EDITORIAL by Peter WestmoreNews Weekly
Can Australia avoid economic stagnation?
, October 25, 2014
Could Australia soon be facing a downturn similar to that afflicting many other countries since the global financial crisis? If so, what can be done about it?
Six years after the onset of the global financial crisis (GFC), the International Monetary Fund (IMF) has warned that the global economy faces a further five years of stagnation (The Australian, October 8, 2014).
The IMF’s statement comes after the influential Harvard economist, Professor Lawrence H. “Larry” Summers, stunned the IMF’s 14th Annual Research Conference on the Economic Crisis in November 2013, when he said that a combination of asset “bubbles” and debt-funded consumer spending may have masked economic stagnation in Western nations from the late 1990s to 2007/08 (see News Weekly, February 15, 2014).
Once the GFC burst the bubble and debt-burdened consumers were compelled to rebalance their budgets, overall spending collapsed and the illusion was exposed, revealing what Summers called “secular stagnation” — which, in layman’s language, means “no real growth”. Summers said that the U.S. economy may have been bogged in this state for more than 30 years.
The solution proposed by Summers also startled his audience. He argued that if the population of consumers was not growing at a pace needed to sustain economic growth, then governments may have to inject financial capital into their economies permanently.
This analysis represents a dramatic turnaround for Summers who was one of the influential architects of banking deregulation in the United States.
So could Australia also be facing economic stagnation? For the past decade we have ridden on the back of the mining boom; but now coal and iron ore prices are falling dramatically, while a host of high-valued industries are in decline.
Australia’s car industry is closing, as Ford and Holden wind down.

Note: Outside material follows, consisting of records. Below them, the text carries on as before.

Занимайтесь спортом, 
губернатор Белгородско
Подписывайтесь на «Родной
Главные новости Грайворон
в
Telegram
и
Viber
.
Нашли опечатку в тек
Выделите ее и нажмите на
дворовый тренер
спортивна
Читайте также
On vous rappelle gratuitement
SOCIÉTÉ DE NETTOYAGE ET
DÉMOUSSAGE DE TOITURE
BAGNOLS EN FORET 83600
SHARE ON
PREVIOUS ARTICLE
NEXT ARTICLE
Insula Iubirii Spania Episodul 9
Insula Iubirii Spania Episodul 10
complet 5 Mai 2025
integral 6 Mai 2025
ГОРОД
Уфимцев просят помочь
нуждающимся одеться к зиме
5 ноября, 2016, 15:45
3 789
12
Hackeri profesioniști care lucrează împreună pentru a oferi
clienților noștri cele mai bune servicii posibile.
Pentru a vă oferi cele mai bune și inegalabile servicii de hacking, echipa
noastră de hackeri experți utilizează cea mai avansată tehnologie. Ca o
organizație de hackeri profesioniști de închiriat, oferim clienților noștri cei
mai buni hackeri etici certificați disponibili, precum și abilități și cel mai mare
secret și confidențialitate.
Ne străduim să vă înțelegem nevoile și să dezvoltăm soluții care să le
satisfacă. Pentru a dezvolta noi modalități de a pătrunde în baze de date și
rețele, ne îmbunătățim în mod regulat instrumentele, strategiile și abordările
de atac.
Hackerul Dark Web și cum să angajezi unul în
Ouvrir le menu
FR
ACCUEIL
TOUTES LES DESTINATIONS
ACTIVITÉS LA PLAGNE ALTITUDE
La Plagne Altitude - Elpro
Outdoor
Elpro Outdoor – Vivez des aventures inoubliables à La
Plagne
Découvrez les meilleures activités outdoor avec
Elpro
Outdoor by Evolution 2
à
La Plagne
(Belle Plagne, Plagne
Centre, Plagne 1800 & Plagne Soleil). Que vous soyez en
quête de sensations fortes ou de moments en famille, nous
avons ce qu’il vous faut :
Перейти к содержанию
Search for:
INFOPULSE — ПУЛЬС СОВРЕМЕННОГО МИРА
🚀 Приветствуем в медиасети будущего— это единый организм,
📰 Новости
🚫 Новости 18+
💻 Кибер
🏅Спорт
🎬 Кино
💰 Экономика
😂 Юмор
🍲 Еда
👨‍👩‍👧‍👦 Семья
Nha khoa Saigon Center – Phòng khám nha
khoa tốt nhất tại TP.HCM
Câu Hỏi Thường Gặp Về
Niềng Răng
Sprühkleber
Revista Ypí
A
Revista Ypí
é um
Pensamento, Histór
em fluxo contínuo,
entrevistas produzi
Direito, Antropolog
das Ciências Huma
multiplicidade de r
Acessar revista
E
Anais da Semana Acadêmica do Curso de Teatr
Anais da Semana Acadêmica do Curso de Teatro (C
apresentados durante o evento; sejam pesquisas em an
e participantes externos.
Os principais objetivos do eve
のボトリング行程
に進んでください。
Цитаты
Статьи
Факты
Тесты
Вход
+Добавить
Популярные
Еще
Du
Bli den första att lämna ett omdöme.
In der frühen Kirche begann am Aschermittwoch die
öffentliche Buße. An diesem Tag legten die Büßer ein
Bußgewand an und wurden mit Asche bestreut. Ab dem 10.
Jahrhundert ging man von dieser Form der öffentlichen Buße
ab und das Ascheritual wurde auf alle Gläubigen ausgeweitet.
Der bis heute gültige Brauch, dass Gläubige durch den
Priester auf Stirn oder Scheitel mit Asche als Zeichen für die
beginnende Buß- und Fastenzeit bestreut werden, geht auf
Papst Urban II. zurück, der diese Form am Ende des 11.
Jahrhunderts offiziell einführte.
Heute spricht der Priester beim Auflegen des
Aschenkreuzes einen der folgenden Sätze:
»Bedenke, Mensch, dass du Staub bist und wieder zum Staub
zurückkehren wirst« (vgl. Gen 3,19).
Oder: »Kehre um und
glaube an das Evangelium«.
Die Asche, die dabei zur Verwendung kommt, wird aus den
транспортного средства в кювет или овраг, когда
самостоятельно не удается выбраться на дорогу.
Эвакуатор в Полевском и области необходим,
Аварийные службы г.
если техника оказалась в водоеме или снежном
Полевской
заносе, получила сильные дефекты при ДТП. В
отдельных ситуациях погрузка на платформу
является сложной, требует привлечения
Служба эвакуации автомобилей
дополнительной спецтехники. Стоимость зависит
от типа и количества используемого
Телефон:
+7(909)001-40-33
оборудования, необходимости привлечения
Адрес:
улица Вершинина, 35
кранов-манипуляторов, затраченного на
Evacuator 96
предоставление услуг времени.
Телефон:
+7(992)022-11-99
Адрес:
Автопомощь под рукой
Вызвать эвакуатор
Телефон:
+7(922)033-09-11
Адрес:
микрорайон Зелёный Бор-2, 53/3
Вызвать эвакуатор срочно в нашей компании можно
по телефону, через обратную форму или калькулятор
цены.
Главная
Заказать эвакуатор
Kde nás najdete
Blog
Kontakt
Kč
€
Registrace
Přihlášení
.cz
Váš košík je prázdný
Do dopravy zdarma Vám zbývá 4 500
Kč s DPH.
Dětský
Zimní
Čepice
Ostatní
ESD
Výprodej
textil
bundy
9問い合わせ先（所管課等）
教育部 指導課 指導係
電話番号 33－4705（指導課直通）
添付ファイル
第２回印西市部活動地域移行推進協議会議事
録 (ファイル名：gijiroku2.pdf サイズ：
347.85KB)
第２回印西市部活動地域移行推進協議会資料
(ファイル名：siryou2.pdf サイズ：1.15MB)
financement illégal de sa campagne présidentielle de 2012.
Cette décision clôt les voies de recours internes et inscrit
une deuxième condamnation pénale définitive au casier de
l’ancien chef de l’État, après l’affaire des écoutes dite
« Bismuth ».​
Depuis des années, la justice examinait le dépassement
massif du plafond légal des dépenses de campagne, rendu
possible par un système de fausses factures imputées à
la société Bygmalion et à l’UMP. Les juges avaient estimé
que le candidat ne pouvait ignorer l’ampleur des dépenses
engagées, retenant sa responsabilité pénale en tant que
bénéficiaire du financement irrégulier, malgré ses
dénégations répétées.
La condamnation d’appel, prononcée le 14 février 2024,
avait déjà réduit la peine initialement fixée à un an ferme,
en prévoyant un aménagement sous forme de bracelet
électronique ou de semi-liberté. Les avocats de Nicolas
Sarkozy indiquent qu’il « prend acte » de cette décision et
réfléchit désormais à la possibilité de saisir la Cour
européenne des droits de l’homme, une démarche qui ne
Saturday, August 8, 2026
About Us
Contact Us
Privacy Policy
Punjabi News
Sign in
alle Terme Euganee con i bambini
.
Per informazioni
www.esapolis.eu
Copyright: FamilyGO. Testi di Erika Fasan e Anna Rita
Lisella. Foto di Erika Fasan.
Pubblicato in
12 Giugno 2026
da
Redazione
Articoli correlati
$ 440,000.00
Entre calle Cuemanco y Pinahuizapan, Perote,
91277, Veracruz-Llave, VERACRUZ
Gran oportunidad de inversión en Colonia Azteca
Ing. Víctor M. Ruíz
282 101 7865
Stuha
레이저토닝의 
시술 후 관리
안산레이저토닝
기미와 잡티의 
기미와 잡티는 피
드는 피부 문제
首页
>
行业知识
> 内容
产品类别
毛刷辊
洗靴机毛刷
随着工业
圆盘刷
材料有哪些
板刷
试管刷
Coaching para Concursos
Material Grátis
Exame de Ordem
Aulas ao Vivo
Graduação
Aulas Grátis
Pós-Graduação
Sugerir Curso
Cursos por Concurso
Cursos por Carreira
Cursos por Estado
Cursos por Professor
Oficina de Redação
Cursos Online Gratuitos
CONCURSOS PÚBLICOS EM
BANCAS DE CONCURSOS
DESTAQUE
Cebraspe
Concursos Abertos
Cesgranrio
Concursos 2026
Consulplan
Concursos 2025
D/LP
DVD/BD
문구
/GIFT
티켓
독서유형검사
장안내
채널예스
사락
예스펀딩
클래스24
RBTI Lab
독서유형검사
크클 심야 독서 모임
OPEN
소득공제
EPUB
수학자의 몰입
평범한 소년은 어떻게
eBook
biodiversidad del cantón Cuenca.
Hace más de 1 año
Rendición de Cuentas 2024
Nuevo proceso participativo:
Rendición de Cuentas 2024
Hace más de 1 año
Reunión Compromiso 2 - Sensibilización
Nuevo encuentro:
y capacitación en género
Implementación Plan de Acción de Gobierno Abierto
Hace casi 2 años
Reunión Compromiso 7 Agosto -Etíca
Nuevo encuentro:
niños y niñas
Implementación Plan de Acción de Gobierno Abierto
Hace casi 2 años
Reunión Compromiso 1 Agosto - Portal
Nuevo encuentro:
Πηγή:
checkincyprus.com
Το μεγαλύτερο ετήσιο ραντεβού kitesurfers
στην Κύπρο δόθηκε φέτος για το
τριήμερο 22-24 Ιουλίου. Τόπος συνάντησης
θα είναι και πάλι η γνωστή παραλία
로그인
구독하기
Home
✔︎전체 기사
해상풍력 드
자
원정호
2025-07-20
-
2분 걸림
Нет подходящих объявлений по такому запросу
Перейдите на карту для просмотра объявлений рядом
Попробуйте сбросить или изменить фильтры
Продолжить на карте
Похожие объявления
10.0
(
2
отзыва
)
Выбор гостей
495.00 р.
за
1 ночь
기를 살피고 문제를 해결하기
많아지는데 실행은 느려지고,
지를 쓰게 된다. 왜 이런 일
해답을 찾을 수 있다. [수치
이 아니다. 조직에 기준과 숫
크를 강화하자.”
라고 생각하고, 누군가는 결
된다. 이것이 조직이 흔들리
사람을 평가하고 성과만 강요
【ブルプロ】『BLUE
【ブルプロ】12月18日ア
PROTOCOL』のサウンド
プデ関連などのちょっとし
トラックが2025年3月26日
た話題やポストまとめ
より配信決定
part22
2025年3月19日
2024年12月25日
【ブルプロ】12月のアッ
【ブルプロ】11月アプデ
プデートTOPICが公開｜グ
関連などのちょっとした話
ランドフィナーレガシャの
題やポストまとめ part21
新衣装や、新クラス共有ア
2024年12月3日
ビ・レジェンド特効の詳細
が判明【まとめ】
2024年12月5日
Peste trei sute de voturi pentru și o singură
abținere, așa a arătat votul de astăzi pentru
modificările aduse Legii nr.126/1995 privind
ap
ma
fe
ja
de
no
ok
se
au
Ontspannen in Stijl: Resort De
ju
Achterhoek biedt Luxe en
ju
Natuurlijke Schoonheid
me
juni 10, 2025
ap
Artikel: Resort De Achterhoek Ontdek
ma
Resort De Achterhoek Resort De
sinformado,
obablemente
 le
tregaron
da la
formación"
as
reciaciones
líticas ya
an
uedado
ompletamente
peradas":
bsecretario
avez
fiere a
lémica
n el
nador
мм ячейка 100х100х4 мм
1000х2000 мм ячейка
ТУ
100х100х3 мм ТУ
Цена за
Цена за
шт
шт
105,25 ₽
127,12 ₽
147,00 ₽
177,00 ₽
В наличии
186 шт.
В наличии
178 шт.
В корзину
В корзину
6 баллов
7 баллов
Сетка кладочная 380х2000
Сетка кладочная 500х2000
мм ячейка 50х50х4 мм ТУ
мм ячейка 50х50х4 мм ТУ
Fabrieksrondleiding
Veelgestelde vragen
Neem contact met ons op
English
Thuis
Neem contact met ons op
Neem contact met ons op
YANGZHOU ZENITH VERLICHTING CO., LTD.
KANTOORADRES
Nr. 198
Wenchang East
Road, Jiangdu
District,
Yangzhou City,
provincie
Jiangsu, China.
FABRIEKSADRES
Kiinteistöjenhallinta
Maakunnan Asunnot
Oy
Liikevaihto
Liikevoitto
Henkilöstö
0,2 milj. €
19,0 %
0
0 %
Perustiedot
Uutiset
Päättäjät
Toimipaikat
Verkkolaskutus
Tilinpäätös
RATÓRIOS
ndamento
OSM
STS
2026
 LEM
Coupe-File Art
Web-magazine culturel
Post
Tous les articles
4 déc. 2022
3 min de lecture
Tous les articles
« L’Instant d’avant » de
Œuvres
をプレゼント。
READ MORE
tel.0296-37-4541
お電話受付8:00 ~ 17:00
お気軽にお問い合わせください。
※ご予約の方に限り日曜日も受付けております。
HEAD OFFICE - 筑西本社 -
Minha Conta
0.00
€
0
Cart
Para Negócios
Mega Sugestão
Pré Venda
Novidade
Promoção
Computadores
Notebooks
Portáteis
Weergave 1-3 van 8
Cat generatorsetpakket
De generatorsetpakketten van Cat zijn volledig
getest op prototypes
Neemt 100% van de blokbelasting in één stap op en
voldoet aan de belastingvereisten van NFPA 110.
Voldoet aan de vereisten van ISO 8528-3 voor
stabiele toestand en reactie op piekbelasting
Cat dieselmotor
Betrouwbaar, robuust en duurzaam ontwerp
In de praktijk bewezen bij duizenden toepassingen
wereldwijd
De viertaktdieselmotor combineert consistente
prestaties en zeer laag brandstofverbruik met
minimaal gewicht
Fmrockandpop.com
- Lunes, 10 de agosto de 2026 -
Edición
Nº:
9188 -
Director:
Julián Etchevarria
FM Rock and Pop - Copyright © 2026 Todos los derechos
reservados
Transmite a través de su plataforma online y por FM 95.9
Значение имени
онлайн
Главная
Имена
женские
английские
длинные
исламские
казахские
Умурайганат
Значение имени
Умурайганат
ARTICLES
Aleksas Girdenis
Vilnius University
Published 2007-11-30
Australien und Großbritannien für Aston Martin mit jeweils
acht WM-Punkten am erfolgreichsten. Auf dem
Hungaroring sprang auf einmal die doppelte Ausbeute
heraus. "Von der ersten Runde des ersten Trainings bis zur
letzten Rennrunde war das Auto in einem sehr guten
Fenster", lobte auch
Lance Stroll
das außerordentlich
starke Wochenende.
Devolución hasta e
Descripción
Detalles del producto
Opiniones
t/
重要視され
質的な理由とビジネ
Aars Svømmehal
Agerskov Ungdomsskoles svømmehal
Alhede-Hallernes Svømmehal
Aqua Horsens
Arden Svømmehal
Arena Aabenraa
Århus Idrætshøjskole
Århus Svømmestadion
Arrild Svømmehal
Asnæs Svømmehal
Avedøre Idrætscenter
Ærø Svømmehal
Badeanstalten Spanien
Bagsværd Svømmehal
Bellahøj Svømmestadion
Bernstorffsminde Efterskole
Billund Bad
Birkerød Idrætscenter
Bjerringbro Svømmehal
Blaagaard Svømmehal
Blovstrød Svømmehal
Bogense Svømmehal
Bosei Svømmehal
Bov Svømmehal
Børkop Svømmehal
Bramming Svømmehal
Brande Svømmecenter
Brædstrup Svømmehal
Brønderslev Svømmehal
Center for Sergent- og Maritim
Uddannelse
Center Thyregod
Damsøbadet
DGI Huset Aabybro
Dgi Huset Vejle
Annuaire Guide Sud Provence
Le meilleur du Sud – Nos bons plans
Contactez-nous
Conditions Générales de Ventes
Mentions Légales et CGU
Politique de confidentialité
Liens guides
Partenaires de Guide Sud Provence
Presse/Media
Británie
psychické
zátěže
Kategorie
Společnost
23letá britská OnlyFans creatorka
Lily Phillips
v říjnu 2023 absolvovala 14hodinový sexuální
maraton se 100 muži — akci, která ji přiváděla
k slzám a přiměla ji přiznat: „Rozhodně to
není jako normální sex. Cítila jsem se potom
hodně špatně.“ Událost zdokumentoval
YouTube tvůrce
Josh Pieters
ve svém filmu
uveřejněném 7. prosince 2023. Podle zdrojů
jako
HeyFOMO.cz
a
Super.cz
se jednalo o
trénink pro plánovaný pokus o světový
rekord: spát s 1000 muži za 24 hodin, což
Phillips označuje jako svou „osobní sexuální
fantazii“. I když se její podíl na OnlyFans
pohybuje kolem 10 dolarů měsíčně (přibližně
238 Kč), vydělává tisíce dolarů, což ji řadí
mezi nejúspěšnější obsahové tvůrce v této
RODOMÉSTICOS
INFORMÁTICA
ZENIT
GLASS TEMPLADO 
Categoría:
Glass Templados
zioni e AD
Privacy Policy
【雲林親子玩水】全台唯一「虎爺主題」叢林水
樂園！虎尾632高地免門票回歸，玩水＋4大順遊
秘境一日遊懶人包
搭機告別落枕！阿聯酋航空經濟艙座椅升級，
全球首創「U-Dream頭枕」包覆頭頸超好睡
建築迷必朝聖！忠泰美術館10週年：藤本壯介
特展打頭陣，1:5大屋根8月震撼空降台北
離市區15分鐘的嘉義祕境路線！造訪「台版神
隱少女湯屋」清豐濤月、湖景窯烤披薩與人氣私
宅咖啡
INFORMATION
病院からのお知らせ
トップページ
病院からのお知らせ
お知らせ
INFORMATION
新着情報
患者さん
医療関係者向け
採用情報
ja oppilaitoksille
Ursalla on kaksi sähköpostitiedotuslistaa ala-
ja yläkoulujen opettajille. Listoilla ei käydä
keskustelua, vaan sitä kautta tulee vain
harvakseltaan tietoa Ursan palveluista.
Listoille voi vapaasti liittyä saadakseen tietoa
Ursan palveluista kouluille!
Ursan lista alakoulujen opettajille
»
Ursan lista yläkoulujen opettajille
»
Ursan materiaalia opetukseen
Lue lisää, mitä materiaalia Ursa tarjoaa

Australia’s oil refineries are closing. There will be none left by 2030.
We will soon be importing all motor vehicles and nearly all our liquid fuel requirements, except gas.
Most of our major agricultural industries are in decline, as explained in our Canberra Observed column in this issue of News Weekly.
The international competitiveness of Australian companies is being challenged by rising electricity and gas prices and the high value of the Australian dollar. Our aluminium and other smelting industries are winding down as Australia’s rising energy costs make them less competitive.
So, despite Australia having survived the GFC relatively unscathed, many of our key industries have nonetheless been “hollowed out”.
How can Australia rebuild its key industries and build new industries to generate sustainable growth in output and employment?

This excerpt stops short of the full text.